I could not turn her from her relentless purpose. She ran lightly beside me as we hastened after Thor down the first steps of the narrow cliffside stair. Lightning washed the cliffs, and the deafening crack of thunder drowned the shrieking winds and boom of the sea. By the flashing flares, we saw the Jotun ships already sweeping quickly into the narrow fiord below us. Behind them in the raging sea swam something long, black and sinuous, a great, incredible shape.
"Iormungandr comes with his master Loki!" boomed Thor. "It is well!"
Before we were down the stair, the Jotuns were landing below. Overwhelming the small force of Aesir guards there, they rushed up to meet us.
I swung Freya behind me.
"Keep at my back," I ordered.
"I am not afraid!" argued her clear voice in my ear. Her bow twanged, and an arrow sped down into the throat of the foremost of the swarming Jotuns. I saw Loki leaping ashore from one of the ships. Then the nearest Jotuns reached us.
Chapter XX
Ragnarok
Thor's hammer smashed down, and the first two Jotuns fell back with crushed skulls. They pitched off the stair to the depths below.

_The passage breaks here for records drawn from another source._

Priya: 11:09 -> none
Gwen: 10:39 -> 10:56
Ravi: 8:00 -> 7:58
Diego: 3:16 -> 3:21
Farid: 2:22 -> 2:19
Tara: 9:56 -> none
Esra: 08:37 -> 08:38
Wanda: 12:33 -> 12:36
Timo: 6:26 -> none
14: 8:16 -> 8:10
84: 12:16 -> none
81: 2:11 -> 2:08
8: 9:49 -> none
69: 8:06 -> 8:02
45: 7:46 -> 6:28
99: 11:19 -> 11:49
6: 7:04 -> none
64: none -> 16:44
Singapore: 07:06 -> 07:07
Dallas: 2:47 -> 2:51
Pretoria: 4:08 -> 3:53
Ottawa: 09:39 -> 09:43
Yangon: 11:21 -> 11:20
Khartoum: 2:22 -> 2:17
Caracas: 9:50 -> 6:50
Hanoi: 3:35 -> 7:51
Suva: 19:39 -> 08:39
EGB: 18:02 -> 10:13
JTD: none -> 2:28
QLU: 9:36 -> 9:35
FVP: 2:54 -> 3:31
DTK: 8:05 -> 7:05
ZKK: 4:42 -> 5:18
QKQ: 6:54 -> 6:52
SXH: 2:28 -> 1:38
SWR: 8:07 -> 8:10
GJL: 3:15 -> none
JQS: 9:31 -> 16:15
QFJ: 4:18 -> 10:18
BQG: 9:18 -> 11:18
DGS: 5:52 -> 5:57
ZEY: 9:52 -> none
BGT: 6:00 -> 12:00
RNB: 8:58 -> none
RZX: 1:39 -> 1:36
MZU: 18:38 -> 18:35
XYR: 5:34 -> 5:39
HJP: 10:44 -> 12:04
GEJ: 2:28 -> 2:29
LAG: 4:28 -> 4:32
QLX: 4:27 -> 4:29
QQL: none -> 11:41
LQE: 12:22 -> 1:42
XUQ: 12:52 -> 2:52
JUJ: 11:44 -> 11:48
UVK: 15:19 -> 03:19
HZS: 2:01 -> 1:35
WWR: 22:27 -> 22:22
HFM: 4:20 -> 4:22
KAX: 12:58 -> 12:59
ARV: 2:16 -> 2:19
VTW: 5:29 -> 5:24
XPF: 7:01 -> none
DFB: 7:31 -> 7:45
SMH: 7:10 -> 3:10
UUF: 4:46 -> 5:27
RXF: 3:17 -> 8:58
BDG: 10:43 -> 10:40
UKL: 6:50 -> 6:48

Arrows from enemy archers farther down the stair whizzed up through the lightning-seared dusk and rattled off our mail, or struck down men among us. Freya's bow kept twanging. Each time she loosed an arrow, her clear cry sang loud in my ears.
I tried to keep her near me as I fought beside Thor and tall Vali, desperately trying to hold back the Jotuns. But the stair was wide enough only for three of us to fight abreast. Thor, crimson with blood from many wounds, swung his hammer like a demon of destruction. Yet we were forced up the stairs. Vali dropped with an arrow in his eye, and an Aesir from behind rushed to take his place.